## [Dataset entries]
=== Section Start ===

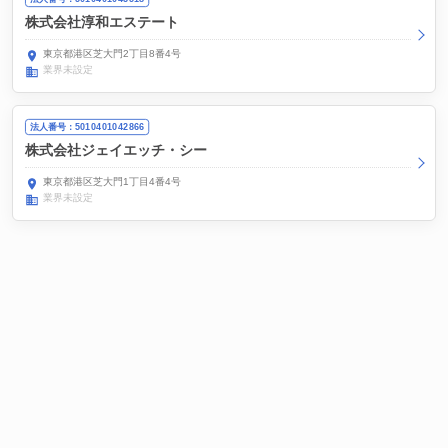
株式会社淳和エステート
東京都港区芝大門2丁目8番4号
業界未設定
法人番号：5010401042866
株式会社ジェイエッチ・シー
東京都港区芝大門1丁目4番4号
業界未設定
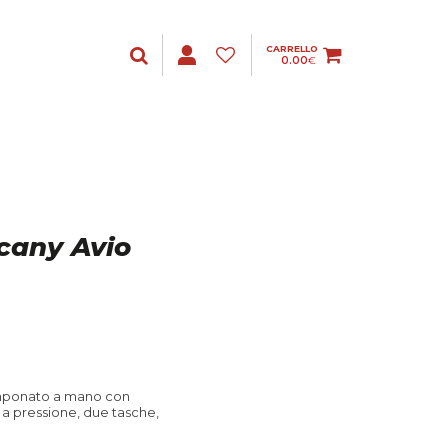
CARRELLO
0.00
€
scany Avio
amponato a mano con
 a pressione, due tasche,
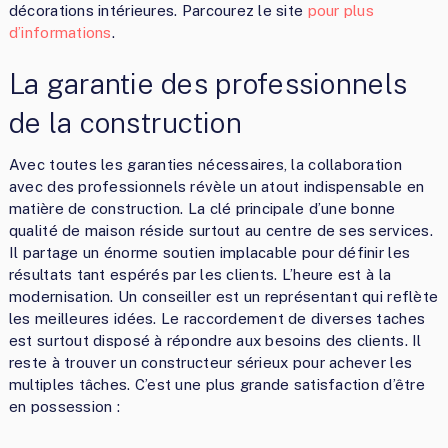
décorations intérieures. Parcourez le site
pour plus
d’informations
.
La garantie des professionnels
de la construction
Avec toutes les garanties nécessaires, la collaboration
avec des professionnels révèle un atout indispensable en
matière de construction. La clé principale d’une bonne
qualité de maison réside surtout au centre de ses services.
Il partage un énorme soutien implacable pour définir les
résultats tant espérés par les clients. L’heure est à la
modernisation. Un conseiller est un représentant qui reflète
les meilleures idées. Le raccordement de diverses taches
est surtout disposé à répondre aux besoins des clients. Il
reste à trouver un constructeur sérieux pour achever les
multiples tâches. C’est une plus grande satisfaction d’être
en possession :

=== Section End ===

## [What you need to do]
Lines above with "construction" in them are the ones to copy.

## [Task output]
de la construction
matière de construction. La clé principale d’une bonne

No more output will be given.